05.08.2010 12:00 di Redazione Palermo24  articolo letto 1140 volte
© foto di Federico De Luca
Empoli: Levan, il jolly di Aglietti

Serviva un attaccante di peso, un elemento che si offrisse come valida alternativa a Coralli e che allo stesso tempo garantisse a Aglietti il giusto quantitativo in centimentri che mancava a questa squadra. Il tecnico azzurro, col rientro di Mchedlidze, ha trovato molto di più. Il georgiano, rientrato qualche giorno fa dal suo paese, è infatti il giocatore che serviva, uno perchè ha delle capacità che per la serie «B» si possono rivelare fondamentali, due perchè il giovanissimo ragazzo di Tbilisi non è soltanto un centravanti.
Levan Mchedlidze ha nella forza la sua arma principale, eppure riesce ad abbinare alle doti fisiche che ha anche una buona dose di velocità e tecnica. In Nazionale, il suo ct lo ha infatti schierato spesso come esterno alto a sinistra, prima che il giocatore lasciasse il Palermo e dunque uscisse dal giro della Georgia. A Empoli, l’asso di Tbilisi ha tutte le possibilità per rilanciarsi, considerando che Aglietti giocherà col 4-2-3-1 e che dunque potrà schierare il giocatore anche a sinistra. In quel ruolo c’è Cesaretti, potrebbe esserci presto Fanucchi, ma non ci sono elementi come il georgiano. Mchedlidze, in teoria, potrebbe poi giocare anche alle spalle della punta e rivelarsi un’ottima alternativa a Fabbrini, specialmente se consideriamo le parole di Aglietti alla presentazione. Il tecnico disse che nella sua filosofia di gioco esiste anche la possibilità di vedere due attaccanti schierati in verticale. In questo caso, sarebbero Mchedlidze e Coralli.

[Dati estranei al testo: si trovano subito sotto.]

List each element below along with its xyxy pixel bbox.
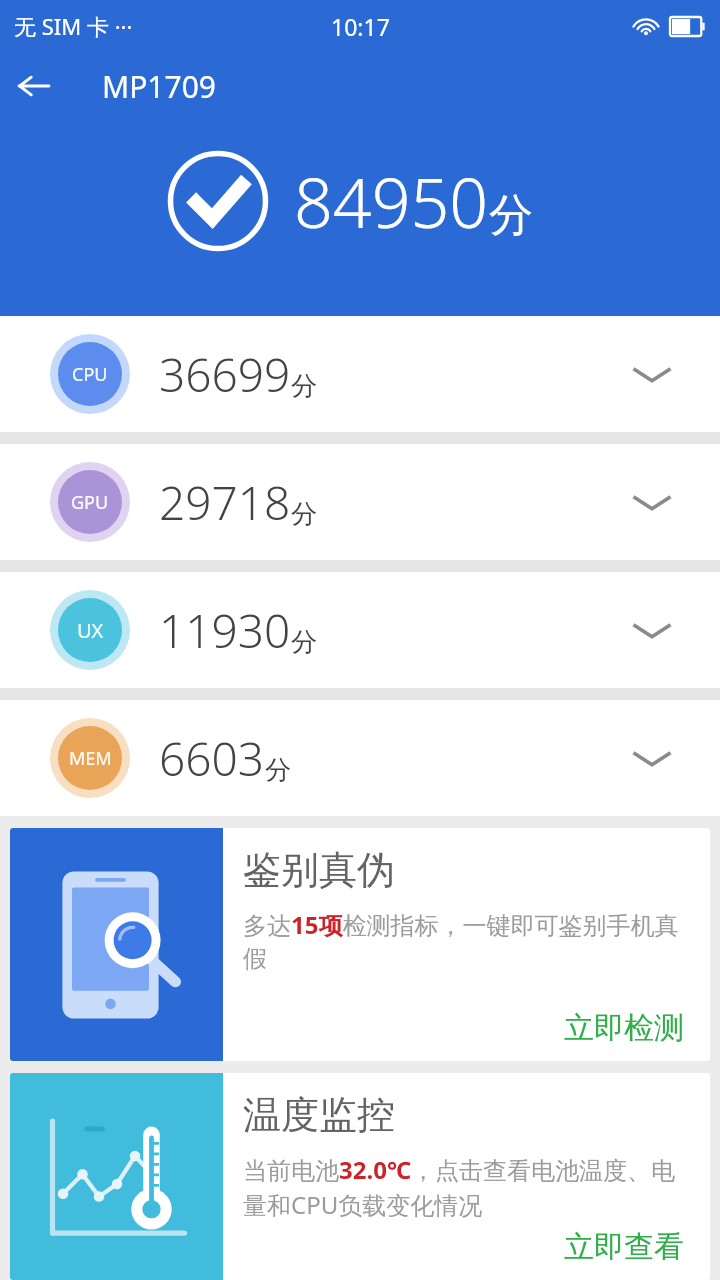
button[interactable]: GPU [0,444,720,560]
staticText: 立即检测 [564,1009,684,1047]
button[interactable]: Back [0,52,68,120]
staticText: 分 [291,626,317,659]
staticText: 6603 [159,727,265,790]
staticText: 84950 [294,155,489,248]
button[interactable]: MEM [0,700,720,816]
staticText: 温度监控 [243,1091,395,1139]
staticText: 当前电池32.0℃，点击查看电池温度、电量和CPU负载变化情况 [243,1153,696,1221]
staticText: 多达15项检测指标，一键即可鉴别手机真假 [243,908,696,975]
button[interactable]: Expand MEM [624,730,680,786]
button[interactable]: Expand GPU [624,474,680,530]
button[interactable]: CPU [0,316,720,432]
staticText: 分 [291,370,317,403]
staticText: GPU [71,490,109,515]
staticText: UX [77,617,104,644]
staticText: 鉴别真伪 [243,846,395,894]
staticText: 29718 [159,471,291,534]
button[interactable]: 鉴别真伪 [10,828,710,1061]
staticText: 36699 [159,343,291,406]
button[interactable]: Expand UX [624,602,680,658]
button[interactable]: UX [0,572,720,688]
button[interactable]: 温度监控 [10,1073,710,1280]
button[interactable]: Expand CPU [624,346,680,402]
staticText: 分 [265,754,291,787]
staticText: 无 SIM 卡 ··· [14,11,133,41]
staticText: CPU [72,362,108,387]
staticText: 11930 [159,599,291,662]
staticText: MP1709 [102,66,216,107]
staticText: MEM [69,746,112,771]
staticText: 分 [291,498,317,531]
staticText: 分 [489,188,533,243]
staticText: 10:17 [331,11,390,42]
staticText: 立即查看 [564,1228,684,1266]
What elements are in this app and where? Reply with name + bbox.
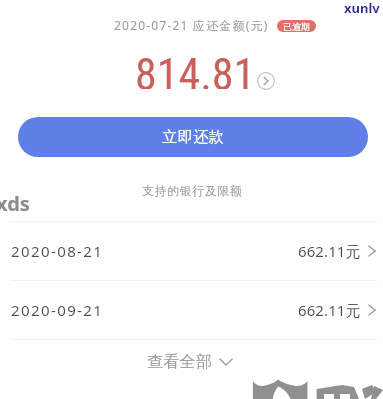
- staticText: 2020-08-21: [11, 241, 104, 261]
- button[interactable]: 立即还款: [18, 117, 368, 157]
- staticText: 已逾期: [283, 21, 310, 32]
- button[interactable]: 2020-09-21: [0, 281, 383, 339]
- button[interactable]: 2020-08-21: [0, 222, 383, 280]
- staticText: 662.11元: [298, 300, 361, 320]
- staticText: 查看全部: [147, 352, 213, 372]
- button[interactable]: 查看全部: [0, 350, 381, 374]
- staticText: 2020-09-21: [11, 300, 104, 320]
- button[interactable]: 已逾期: [277, 20, 316, 32]
- staticText: 立即还款: [162, 128, 224, 147]
- staticText: 662.11元: [298, 241, 361, 261]
- staticText: 814.81: [135, 49, 256, 89]
- button[interactable]: 查看账单详情: [257, 72, 275, 90]
- staticText: xds: [0, 190, 30, 217]
- button[interactable]: 支持的银行及限额: [142, 183, 242, 198]
- staticText: xunlv: [344, 0, 380, 17]
- staticText: 2020-07-21 应还金额(元): [114, 17, 269, 33]
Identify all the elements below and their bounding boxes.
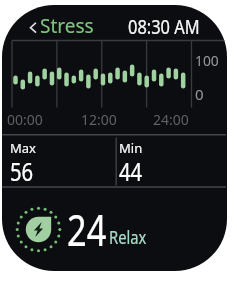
staticText: Stress (40, 13, 94, 39)
staticText: 24:00 (153, 110, 189, 129)
button[interactable] (20, 10, 105, 38)
staticText: 12:00 (81, 110, 117, 129)
staticText: 100 (195, 50, 219, 70)
staticText: Min (119, 139, 143, 157)
staticText: 44 (119, 153, 142, 188)
staticText: 56 (10, 153, 33, 188)
staticText: 08:30 AM (128, 14, 200, 40)
staticText: Max (10, 139, 36, 157)
staticText: 24 (67, 199, 107, 259)
button[interactable] (10, 201, 155, 257)
staticText: Relax (109, 225, 147, 250)
staticText: 0 (195, 84, 204, 104)
staticText: 00:00 (7, 110, 43, 129)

Il georgiano insomma è un vero patrimonio per questa società. Ecco perchè Vitale ha accolto con gioia il rientro. Ci sono però delle incognite alle quali solo il tempo potrà dare risposte. Teoricamente, Levan Mchedlidze è uno dei giovani più interessanti del panorama calcistico nazionale, ma la verità è che deve ancora dimostrare sul campo tutto il suo valore. Al di là del gol realizzato alla Scozia che permise all’Italia di qualificarsi agli Europei, e della rete decisiva segnata in campionato alla Juventus col Palermo, siamo di fronte ad un giocatore che non ha mai veramente giocato con continuità in qualsiasi squadra, che ha subìto due operazioni importanti al ginocchio, che è stato sempre alle prese con infortuni di vario genere, senza contare le fughe impossibili. E se è vero che questa è la sua chance di rivalsa, tutta Empoli lo aspetta. Stavolta non ci sono scuse.